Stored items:
+ + +
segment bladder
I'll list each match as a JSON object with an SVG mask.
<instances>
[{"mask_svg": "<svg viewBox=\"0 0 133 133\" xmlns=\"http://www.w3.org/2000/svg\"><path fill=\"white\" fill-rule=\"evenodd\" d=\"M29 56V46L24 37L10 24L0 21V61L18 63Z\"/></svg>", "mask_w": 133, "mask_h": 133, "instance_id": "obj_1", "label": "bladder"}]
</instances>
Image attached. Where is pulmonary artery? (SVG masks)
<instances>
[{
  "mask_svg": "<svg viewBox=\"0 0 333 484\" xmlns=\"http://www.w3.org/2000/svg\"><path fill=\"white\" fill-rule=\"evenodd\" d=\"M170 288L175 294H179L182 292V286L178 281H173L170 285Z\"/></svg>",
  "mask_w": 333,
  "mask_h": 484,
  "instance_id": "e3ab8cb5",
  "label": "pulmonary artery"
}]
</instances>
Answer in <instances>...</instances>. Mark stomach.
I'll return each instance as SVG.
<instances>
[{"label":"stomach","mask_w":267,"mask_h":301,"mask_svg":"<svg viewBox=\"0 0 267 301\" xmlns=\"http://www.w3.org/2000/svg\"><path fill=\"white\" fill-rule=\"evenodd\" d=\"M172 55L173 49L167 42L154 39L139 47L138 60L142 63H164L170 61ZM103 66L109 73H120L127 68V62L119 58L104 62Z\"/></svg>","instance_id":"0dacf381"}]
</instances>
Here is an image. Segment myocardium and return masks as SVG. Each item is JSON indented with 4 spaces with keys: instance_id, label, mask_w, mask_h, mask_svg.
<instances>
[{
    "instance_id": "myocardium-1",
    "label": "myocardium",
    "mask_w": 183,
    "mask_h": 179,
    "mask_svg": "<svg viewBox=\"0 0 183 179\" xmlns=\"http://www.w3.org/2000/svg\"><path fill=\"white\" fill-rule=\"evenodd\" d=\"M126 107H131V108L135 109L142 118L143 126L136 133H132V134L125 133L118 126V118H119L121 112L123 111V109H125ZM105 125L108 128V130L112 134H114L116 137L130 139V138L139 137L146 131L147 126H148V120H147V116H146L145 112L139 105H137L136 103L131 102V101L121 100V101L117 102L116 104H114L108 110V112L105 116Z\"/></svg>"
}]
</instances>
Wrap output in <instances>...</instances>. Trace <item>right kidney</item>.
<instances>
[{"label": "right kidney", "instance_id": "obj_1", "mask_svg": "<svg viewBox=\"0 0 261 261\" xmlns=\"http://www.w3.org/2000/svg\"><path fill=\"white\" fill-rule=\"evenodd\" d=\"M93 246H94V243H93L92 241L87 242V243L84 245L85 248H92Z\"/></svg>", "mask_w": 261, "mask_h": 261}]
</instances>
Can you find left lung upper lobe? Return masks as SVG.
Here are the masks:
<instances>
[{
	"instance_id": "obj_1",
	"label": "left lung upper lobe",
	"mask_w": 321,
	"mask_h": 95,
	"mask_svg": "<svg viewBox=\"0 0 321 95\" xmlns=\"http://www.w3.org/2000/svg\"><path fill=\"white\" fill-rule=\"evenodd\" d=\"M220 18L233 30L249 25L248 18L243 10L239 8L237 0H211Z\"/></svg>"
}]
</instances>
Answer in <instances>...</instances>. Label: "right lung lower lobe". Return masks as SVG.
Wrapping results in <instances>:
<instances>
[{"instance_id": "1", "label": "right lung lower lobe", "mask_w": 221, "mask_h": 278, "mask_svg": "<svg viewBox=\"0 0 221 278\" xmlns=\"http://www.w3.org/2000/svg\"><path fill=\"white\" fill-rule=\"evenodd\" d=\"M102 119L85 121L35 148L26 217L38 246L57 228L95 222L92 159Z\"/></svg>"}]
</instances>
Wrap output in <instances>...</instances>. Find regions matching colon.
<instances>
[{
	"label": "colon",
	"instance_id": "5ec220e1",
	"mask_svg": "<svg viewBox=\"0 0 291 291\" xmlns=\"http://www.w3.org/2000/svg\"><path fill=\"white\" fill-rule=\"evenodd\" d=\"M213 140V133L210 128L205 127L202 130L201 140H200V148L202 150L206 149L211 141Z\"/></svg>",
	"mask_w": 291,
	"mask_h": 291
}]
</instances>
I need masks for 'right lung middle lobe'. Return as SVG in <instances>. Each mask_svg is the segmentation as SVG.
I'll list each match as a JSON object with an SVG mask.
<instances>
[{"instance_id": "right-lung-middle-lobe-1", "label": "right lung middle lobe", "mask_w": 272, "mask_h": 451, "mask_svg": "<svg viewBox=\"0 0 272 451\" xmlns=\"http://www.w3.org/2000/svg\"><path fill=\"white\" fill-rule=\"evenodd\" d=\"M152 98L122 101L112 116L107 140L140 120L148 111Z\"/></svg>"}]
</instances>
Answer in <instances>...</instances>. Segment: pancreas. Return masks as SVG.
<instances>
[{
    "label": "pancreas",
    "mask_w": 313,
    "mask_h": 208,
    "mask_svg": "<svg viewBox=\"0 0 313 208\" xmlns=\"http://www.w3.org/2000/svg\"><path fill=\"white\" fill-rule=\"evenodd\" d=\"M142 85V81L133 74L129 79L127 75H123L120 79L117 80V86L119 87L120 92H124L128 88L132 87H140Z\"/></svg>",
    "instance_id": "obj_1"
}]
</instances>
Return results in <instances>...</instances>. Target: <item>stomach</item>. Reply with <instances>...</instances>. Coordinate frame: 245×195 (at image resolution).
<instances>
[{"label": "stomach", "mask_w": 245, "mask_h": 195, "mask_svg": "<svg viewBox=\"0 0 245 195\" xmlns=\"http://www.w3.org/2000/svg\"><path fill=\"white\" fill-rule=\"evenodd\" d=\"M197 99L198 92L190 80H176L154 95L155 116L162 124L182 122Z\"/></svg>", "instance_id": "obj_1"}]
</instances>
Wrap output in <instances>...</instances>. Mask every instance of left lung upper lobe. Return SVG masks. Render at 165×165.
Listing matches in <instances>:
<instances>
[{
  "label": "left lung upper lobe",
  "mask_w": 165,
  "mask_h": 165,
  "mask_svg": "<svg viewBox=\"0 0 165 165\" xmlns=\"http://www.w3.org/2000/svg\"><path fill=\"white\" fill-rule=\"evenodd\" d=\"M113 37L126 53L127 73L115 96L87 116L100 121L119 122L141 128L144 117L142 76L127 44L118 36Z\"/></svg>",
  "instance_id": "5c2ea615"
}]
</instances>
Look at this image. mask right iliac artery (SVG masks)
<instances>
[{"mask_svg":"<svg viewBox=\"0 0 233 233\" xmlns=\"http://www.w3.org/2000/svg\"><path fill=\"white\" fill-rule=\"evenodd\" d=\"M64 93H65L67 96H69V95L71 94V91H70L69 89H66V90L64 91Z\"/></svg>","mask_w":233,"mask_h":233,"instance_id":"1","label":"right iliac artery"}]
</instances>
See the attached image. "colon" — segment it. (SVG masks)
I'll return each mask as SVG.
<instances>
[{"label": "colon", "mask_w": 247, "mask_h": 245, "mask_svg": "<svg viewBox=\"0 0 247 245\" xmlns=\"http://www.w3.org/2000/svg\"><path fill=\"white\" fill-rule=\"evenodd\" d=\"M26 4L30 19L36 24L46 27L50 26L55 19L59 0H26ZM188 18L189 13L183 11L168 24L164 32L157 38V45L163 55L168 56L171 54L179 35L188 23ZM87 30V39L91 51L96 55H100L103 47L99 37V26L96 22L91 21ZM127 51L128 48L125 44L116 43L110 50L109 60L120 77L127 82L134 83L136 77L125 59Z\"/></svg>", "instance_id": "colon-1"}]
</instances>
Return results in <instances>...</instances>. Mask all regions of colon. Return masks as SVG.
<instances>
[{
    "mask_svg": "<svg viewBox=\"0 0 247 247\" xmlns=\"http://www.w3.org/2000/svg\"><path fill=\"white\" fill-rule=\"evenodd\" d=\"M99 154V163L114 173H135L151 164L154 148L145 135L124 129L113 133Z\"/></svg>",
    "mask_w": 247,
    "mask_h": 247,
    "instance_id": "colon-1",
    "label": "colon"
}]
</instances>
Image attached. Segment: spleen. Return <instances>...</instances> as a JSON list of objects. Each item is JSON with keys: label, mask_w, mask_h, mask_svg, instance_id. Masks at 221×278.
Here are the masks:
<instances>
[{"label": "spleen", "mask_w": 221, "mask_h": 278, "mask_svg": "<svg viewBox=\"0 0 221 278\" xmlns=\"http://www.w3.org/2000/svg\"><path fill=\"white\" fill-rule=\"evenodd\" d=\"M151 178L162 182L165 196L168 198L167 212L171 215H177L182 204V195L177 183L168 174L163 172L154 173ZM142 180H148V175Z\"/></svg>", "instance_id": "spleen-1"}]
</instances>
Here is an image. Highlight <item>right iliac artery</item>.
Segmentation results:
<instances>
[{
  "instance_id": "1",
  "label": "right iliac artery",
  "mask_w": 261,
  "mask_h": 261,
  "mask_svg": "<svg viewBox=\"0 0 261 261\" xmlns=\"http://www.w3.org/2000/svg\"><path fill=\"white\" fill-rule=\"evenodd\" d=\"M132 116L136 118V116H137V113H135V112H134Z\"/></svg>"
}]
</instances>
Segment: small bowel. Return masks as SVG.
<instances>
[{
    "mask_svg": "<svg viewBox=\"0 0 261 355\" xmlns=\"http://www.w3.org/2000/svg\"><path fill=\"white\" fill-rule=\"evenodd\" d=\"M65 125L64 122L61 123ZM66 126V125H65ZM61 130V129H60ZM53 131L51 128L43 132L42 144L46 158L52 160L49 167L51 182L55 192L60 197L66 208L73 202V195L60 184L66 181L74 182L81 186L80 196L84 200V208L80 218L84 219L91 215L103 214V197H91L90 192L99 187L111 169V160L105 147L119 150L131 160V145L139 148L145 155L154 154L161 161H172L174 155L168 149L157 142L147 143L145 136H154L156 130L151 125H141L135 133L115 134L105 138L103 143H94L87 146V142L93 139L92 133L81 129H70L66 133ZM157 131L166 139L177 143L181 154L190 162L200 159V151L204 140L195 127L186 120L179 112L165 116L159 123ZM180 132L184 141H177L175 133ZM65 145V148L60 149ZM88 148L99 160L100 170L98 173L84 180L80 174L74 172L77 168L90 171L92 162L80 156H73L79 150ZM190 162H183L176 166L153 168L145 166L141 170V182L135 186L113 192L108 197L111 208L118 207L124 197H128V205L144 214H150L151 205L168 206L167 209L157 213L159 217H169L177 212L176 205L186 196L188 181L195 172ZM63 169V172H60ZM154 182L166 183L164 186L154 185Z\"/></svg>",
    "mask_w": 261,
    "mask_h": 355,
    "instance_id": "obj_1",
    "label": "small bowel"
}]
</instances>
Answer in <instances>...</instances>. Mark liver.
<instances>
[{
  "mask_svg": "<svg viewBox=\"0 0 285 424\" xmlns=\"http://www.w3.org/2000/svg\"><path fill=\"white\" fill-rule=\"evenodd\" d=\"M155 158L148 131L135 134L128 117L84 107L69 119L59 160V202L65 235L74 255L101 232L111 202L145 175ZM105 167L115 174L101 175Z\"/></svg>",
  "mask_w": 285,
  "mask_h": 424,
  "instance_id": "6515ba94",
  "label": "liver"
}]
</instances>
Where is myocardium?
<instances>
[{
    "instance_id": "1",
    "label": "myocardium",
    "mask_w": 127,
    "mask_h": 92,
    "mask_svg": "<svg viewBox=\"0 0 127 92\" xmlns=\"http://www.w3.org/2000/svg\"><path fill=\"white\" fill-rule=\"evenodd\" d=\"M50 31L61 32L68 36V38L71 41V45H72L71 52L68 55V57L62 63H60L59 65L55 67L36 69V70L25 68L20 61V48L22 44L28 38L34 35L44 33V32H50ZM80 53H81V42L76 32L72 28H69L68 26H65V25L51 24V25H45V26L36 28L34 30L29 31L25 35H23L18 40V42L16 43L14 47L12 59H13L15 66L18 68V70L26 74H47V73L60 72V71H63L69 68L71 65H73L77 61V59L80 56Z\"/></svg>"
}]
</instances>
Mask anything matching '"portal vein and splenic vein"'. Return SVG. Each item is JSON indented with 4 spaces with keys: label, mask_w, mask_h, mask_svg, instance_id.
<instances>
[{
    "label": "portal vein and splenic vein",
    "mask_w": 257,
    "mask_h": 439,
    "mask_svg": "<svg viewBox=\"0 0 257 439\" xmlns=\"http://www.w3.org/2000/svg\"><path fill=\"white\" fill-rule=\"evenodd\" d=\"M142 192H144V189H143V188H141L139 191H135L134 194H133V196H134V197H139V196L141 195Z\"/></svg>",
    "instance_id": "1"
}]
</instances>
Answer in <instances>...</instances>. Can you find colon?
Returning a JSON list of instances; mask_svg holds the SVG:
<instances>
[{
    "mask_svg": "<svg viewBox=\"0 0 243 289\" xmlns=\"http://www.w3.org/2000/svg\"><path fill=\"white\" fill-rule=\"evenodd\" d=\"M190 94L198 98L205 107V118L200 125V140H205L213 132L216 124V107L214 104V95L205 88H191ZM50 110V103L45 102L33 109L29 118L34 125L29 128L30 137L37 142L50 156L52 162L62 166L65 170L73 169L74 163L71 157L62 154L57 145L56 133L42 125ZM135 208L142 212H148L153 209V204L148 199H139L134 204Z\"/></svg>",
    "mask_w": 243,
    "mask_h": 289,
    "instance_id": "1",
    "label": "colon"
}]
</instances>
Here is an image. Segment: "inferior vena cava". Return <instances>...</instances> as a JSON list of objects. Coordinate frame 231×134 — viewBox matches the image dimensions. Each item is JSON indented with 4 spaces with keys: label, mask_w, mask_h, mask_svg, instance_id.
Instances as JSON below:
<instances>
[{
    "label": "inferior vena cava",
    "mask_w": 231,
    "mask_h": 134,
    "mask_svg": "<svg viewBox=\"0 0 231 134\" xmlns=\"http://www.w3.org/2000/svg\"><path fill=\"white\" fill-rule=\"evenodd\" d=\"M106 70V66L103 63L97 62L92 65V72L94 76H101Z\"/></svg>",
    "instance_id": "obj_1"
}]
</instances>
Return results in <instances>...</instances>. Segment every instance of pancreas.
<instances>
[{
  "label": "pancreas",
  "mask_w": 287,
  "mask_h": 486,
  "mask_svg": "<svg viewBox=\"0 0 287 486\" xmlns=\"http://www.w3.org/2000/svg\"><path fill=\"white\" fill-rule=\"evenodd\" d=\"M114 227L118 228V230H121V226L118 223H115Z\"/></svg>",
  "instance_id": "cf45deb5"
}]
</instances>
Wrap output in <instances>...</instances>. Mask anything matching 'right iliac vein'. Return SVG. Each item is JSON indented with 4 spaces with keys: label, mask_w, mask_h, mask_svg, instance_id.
+ + +
- **Task brief**
Would you retype the lines of the data above, from the one holding "of objects. Coordinate" through its final line, exactly and without adding any other line?

- **Solution to this task**
Here is an image. Segment: "inferior vena cava". Return <instances>...</instances> as a JSON list of objects. Coordinate frame 231×134 — viewBox matches the image dimensions. Each item is JSON indented with 4 spaces with keys: label, mask_w, mask_h, mask_svg, instance_id.
Instances as JSON below:
<instances>
[{
    "label": "inferior vena cava",
    "mask_w": 231,
    "mask_h": 134,
    "mask_svg": "<svg viewBox=\"0 0 231 134\" xmlns=\"http://www.w3.org/2000/svg\"><path fill=\"white\" fill-rule=\"evenodd\" d=\"M106 70V66L103 63L97 62L92 65V72L94 76H101Z\"/></svg>",
    "instance_id": "obj_1"
}]
</instances>
Return results in <instances>...</instances>. Segment every instance of pancreas.
<instances>
[{
  "label": "pancreas",
  "mask_w": 287,
  "mask_h": 486,
  "mask_svg": "<svg viewBox=\"0 0 287 486\" xmlns=\"http://www.w3.org/2000/svg\"><path fill=\"white\" fill-rule=\"evenodd\" d=\"M114 227L118 228V230H121V226L118 223H115Z\"/></svg>",
  "instance_id": "cf45deb5"
}]
</instances>
Wrap output in <instances>...</instances>. Mask anything matching 'right iliac vein'. Return SVG. Each item is JSON indented with 4 spaces with keys: label, mask_w, mask_h, mask_svg, instance_id.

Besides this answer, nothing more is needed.